From the records below, transcribe only the lines running from the one with "must be filed within" through the one with "The appellate authority". Keep both of those end lines.

● **GIVEN DATA**
■ ■ ■

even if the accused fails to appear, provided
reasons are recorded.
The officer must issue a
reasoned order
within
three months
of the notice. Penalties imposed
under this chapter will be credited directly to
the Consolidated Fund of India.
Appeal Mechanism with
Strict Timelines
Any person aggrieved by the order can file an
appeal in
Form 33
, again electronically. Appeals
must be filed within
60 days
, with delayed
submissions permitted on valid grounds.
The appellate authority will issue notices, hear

■ ■ ■

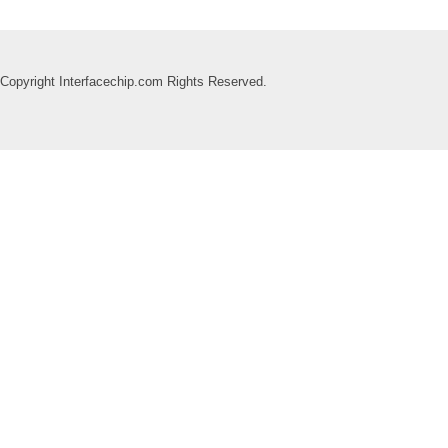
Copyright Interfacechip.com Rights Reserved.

■ ■ ■

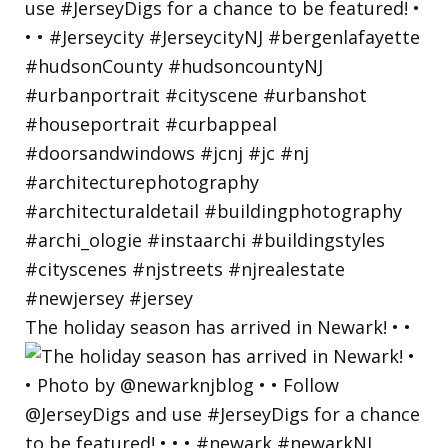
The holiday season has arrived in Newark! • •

■ ■ ■

● **SOLUTION FOR THIS EXERCISE**
must be filed within
60 days
, with delayed
submissions permitted on valid grounds.
The appellate authority will issue notices, hear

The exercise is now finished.